In an exclusive interview with TC Media, Hickey confirmed he is, indeed, taking another stab at political life.
“I do plan on putting my name forward for mayor,” said Hickey. “I retired from provincial politics in 2011 and I have had a couple of years to do things I wanted to get done. But the time has come to take another look at this.”
Hickey served as a town councillor starting in 1989, before serving as mayor for a four-year term from 1999-2003, when he first entered the race as MHA for the Lake Melville district in the 2003 general election.
Hickey said his eight years’ experience as a cabinet minister and MHA for Lake Melville should bode well for him in the race, which as of now has only one other official candidate — Jamie Snook, who also officially announced his intentions earlier the same day as Hickey.
Hickey said he sees many challenges ahead for the town as it relates to development.
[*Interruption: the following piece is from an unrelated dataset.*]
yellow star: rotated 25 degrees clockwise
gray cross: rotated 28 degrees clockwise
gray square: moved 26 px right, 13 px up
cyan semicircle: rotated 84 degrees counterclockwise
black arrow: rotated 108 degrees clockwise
“Muskrat Falls will continue to move forward; we have to remain vigilant about 5 Wing Goose Bay; there are many new families moving to the area — we have to prepare for growth over the next several years,” said Hickey.
He said because he is retired, he has the time to spend in the mayor’s seat should he be successful, and with a good council in place, it’s time to move the agenda forward for the town.
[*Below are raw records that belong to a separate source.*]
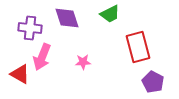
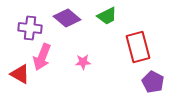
green trapezoid: moved 3 px left, 2 px down
purple diamond: rotated 32 degrees counterclockwise
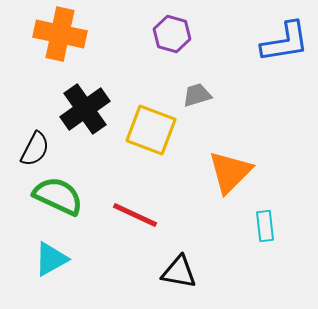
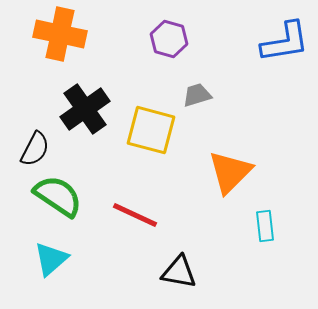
purple hexagon: moved 3 px left, 5 px down
yellow square: rotated 6 degrees counterclockwise
green semicircle: rotated 9 degrees clockwise
cyan triangle: rotated 12 degrees counterclockwise
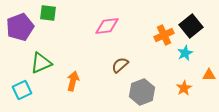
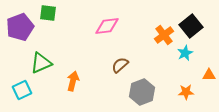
orange cross: rotated 12 degrees counterclockwise
orange star: moved 2 px right, 4 px down; rotated 28 degrees clockwise
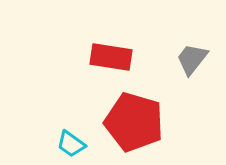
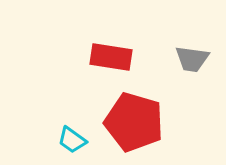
gray trapezoid: rotated 120 degrees counterclockwise
cyan trapezoid: moved 1 px right, 4 px up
“The role of municipal council is to ensure the town is prepared — running the recreation facilities, planning for new development, more land development in the future. … Happy Valley-Goose Bay is the hub of central Labrador, and all other regions of Labrador have an impact on this community.”
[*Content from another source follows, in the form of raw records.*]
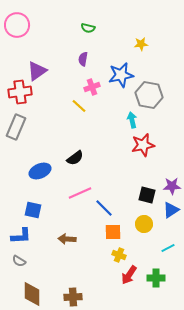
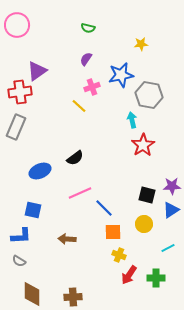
purple semicircle: moved 3 px right; rotated 24 degrees clockwise
red star: rotated 20 degrees counterclockwise
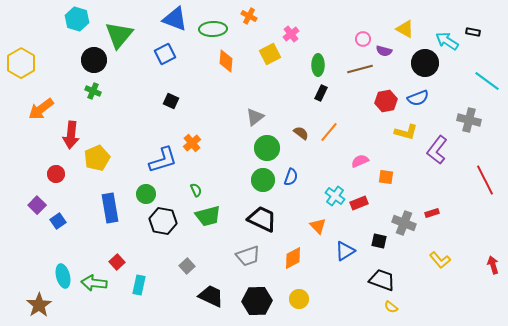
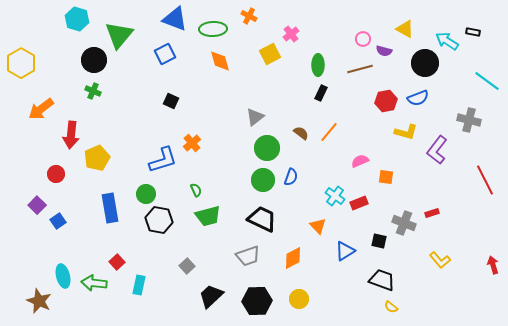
orange diamond at (226, 61): moved 6 px left; rotated 20 degrees counterclockwise
black hexagon at (163, 221): moved 4 px left, 1 px up
black trapezoid at (211, 296): rotated 68 degrees counterclockwise
brown star at (39, 305): moved 4 px up; rotated 15 degrees counterclockwise
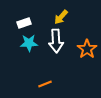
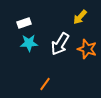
yellow arrow: moved 19 px right
white arrow: moved 4 px right, 3 px down; rotated 35 degrees clockwise
orange star: rotated 18 degrees counterclockwise
orange line: rotated 32 degrees counterclockwise
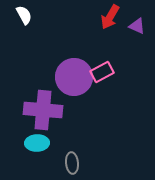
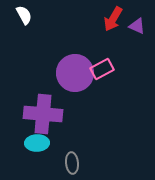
red arrow: moved 3 px right, 2 px down
pink rectangle: moved 3 px up
purple circle: moved 1 px right, 4 px up
purple cross: moved 4 px down
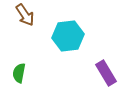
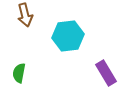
brown arrow: rotated 20 degrees clockwise
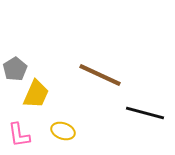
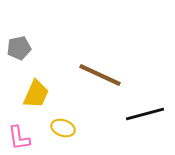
gray pentagon: moved 4 px right, 21 px up; rotated 20 degrees clockwise
black line: moved 1 px down; rotated 30 degrees counterclockwise
yellow ellipse: moved 3 px up
pink L-shape: moved 3 px down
Hickey was adamant that the proposed new hydro rates recently put forward by NL Hydro would be one of his priorities should he win the election.
“We need to prepare for these public hearings and make a good case to keep our rates where they are,” he said, adding the low electricity rates are one of the biggest draws for Happy Valley-Goose Bay and Lab West, as well.
“Québec-Hydro pays a quarter of cent for the power (from Upper Churchill), and as a result, we benefit from the low power rates, and so should we. It’s a draw for industry and an attraction for growing the community.”
Other items on Hickey’s priority list include a push for a new aqua centre recreation complex; the possible re-opening of the North Side Arena; community beautification and many others issues.
With regards to the internal struggles of council in the last few months, Hickey said anyone who steps up to the plate to run as councillors or mayor has to realize they are committing to four years of “not always winning every argument around the table.”
“We have to share our experiences and ideas with the council and the staff. It’s about the position and working together with the citizens that are paying the taxes.”